Historic data for a given cell is known as a time series. The ticking cell value is monitored over a short configurable interval, for example 10 seconds, and the open, close, high, low, mean, and time-weighted mean are recorded in the database along with an identifier to indicate the time series and a time-stamp.

By selecting a given time series, a chart can be generated from a set of value points in the database. To reduce the amount of data stored in the database, a compression scheme may be applied to store older data at a lower resolution.

Historic data charts are consequently available for each day of operation.

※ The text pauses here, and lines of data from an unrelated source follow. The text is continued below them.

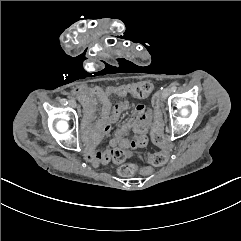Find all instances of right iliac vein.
<instances>
[{
	"instance_id": "obj_1",
	"label": "right iliac vein",
	"mask_w": 241,
	"mask_h": 241,
	"mask_svg": "<svg viewBox=\"0 0 241 241\" xmlns=\"http://www.w3.org/2000/svg\"><path fill=\"white\" fill-rule=\"evenodd\" d=\"M69 104H70L71 107H76V102L73 101V100H70Z\"/></svg>"
}]
</instances>
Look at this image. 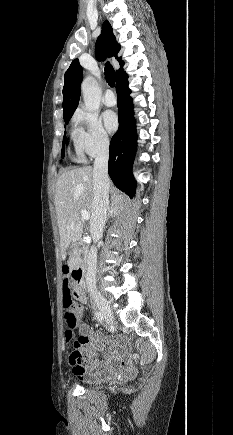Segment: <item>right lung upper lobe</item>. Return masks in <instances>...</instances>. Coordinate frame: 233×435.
<instances>
[{
  "mask_svg": "<svg viewBox=\"0 0 233 435\" xmlns=\"http://www.w3.org/2000/svg\"><path fill=\"white\" fill-rule=\"evenodd\" d=\"M120 48V45L116 43V38L110 23L105 21L102 25L101 35L96 42L95 55L99 61H103L106 55L109 57L114 56L118 59L120 69L116 72V79L126 75L123 71L124 62L121 57H117ZM82 76V67L79 64V60L75 59L64 75L62 104L64 117L72 116L78 106Z\"/></svg>",
  "mask_w": 233,
  "mask_h": 435,
  "instance_id": "right-lung-upper-lobe-1",
  "label": "right lung upper lobe"
}]
</instances>
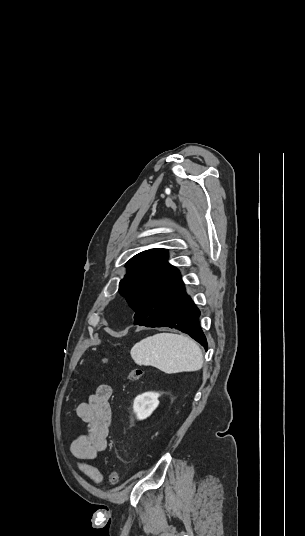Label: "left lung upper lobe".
<instances>
[{
    "instance_id": "left-lung-upper-lobe-1",
    "label": "left lung upper lobe",
    "mask_w": 305,
    "mask_h": 536,
    "mask_svg": "<svg viewBox=\"0 0 305 536\" xmlns=\"http://www.w3.org/2000/svg\"><path fill=\"white\" fill-rule=\"evenodd\" d=\"M167 259L166 249H150L126 263L127 274L120 281L119 292L133 310L180 276L178 269Z\"/></svg>"
}]
</instances>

They can be used in more advanced statistical operations such as determining a 30-day moving average. This data can also be plotted on charts and can be used as benchmarks for relative alerts.

Although we refer to this historic data as ‘charts’ for ease of reference, you can more accurately think of these as a set of timeseries data that covers a particular period of time for a particular Aggregator cell at a particular interval, which may be further compressed to a lower resolution interval (e.g. one data point every minute instead of one data point every 10 seconds) for timeseries data that is further in the past.

Time series sets

You can record time series' for a set of related cells. This is called a Time Series Set (TSS). Managing time series as a set simplifies configuration and offers new possibilities when charting and alerting new time series. The benefits of using a Time Series Set rather a single time series include:

  • A Time Series Set can expand automatically to include new time series.
    For example, if a TSS includes all discovered clients, then as new clients are added to the monitored system, they are discovered and automatically added to the TSS.

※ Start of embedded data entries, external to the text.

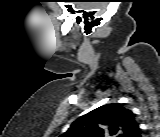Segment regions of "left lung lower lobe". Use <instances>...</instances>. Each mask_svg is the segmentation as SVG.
Instances as JSON below:
<instances>
[{
    "label": "left lung lower lobe",
    "mask_w": 160,
    "mask_h": 137,
    "mask_svg": "<svg viewBox=\"0 0 160 137\" xmlns=\"http://www.w3.org/2000/svg\"><path fill=\"white\" fill-rule=\"evenodd\" d=\"M134 137H140V129L135 133Z\"/></svg>",
    "instance_id": "1"
}]
</instances>
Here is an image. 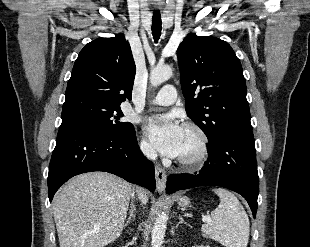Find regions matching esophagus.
I'll return each instance as SVG.
<instances>
[{
	"label": "esophagus",
	"mask_w": 310,
	"mask_h": 247,
	"mask_svg": "<svg viewBox=\"0 0 310 247\" xmlns=\"http://www.w3.org/2000/svg\"><path fill=\"white\" fill-rule=\"evenodd\" d=\"M155 178L158 192H163L166 187L167 175L165 170L159 165L155 166Z\"/></svg>",
	"instance_id": "1"
}]
</instances>
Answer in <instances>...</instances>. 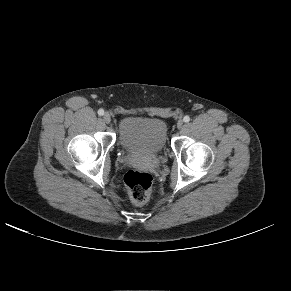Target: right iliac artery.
<instances>
[{"label":"right iliac artery","instance_id":"82829eb1","mask_svg":"<svg viewBox=\"0 0 291 291\" xmlns=\"http://www.w3.org/2000/svg\"><path fill=\"white\" fill-rule=\"evenodd\" d=\"M98 115H99V116L104 115V110H103V109H99V110H98Z\"/></svg>","mask_w":291,"mask_h":291}]
</instances>
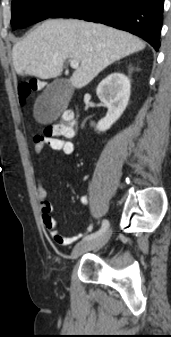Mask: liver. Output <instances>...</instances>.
<instances>
[{
	"instance_id": "1",
	"label": "liver",
	"mask_w": 171,
	"mask_h": 337,
	"mask_svg": "<svg viewBox=\"0 0 171 337\" xmlns=\"http://www.w3.org/2000/svg\"><path fill=\"white\" fill-rule=\"evenodd\" d=\"M144 48L138 37L112 27L77 19H49L14 44L12 60L18 75L41 79L59 76L67 59L76 60L80 66L68 82L80 89L115 61Z\"/></svg>"
}]
</instances>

  • A large number of time series can be configured in a single action, regardless of whether they are currently required.

  • A Time Series Set is efficient at bulk recording.

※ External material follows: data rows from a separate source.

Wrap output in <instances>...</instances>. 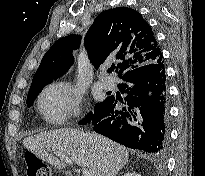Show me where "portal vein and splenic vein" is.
I'll return each mask as SVG.
<instances>
[{"label": "portal vein and splenic vein", "mask_w": 205, "mask_h": 176, "mask_svg": "<svg viewBox=\"0 0 205 176\" xmlns=\"http://www.w3.org/2000/svg\"><path fill=\"white\" fill-rule=\"evenodd\" d=\"M54 154H56L57 156H59L61 158V160H64L66 163L72 165L73 162L71 159H69L65 154L61 153V152H54ZM82 175L83 176H91V173L88 169L86 168H82Z\"/></svg>", "instance_id": "portal-vein-and-splenic-vein-1"}]
</instances>
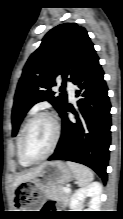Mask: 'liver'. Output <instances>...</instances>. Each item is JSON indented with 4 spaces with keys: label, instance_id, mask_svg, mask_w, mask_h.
Instances as JSON below:
<instances>
[{
    "label": "liver",
    "instance_id": "1",
    "mask_svg": "<svg viewBox=\"0 0 123 219\" xmlns=\"http://www.w3.org/2000/svg\"><path fill=\"white\" fill-rule=\"evenodd\" d=\"M46 163L36 167V168H32L29 171L17 176V178L15 179L14 183H13V191L22 183L34 178L45 166Z\"/></svg>",
    "mask_w": 123,
    "mask_h": 219
}]
</instances>
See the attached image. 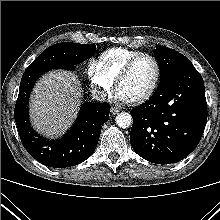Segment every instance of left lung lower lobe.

  • Because Time Series Sets have a hierarchical structure, you can drill down to explore details when viewing a TSS on a chart.

  • Because a Time Series Set represents a group of related time series, you can rank them for display purposes; for example, you can show the top 5 customers by order volume this month.

Types of Time Series Set

There are two kinds of Time Series Set:

  • Aggregator region Time Series Set
    An Aggregator region is a subset of all the cells in an Aggregator. All cells in a defined region are recorded in bulk. You can define multiple overlapping Aggregator regions to work with charts.

  • Externally recorded Time Series Set
    An External time series set allows access to time series data recorded outside the Beeks Analytics server; most typically from an external capture device. By defining an external TSS you can use the externally captured data in VMX-Explorer dashboards, potentially combining external series with locally recorded series onto a single chart.

Using Time Series Sets on Charts

Charts can help you to group and explore the related items in the set. You can use a region to refer to a group of related items rather than defining individual trend lines. For example, by defining a region from the children of a customer node, you can plot trends for a specific per-client measure or rand and display the top five customers by that measure. As new children are discovered, they will automatically be added to the chart. This makes it possible to build dynamic charts without prior knowledge of future data content.

Charts also allow drill-down into a time series so you can navigate through the tree structure of the data to discover more detail. For example, if your Aggregator breaks down customer data further by connection, you could drill down through a given customer's trend line to show the individual connections that customer uses.

Distributions

Appropriate Aggregator cell values can also be setup to store distributions for them.

Beeks Analytics uses High Dynamic Range (HDR) distributions. This is distinct from distributions which use so-called linear buckets. In a linear distribution, each linear bucket is the same “width”. This is useful where the shape of the input data is well understood and the shape of the bucket can be tuned appropriately. By contrast, HDR distributions record the data in buckets of varying “width”. This makes the distribution easy to tune and able to cope well with varied input data.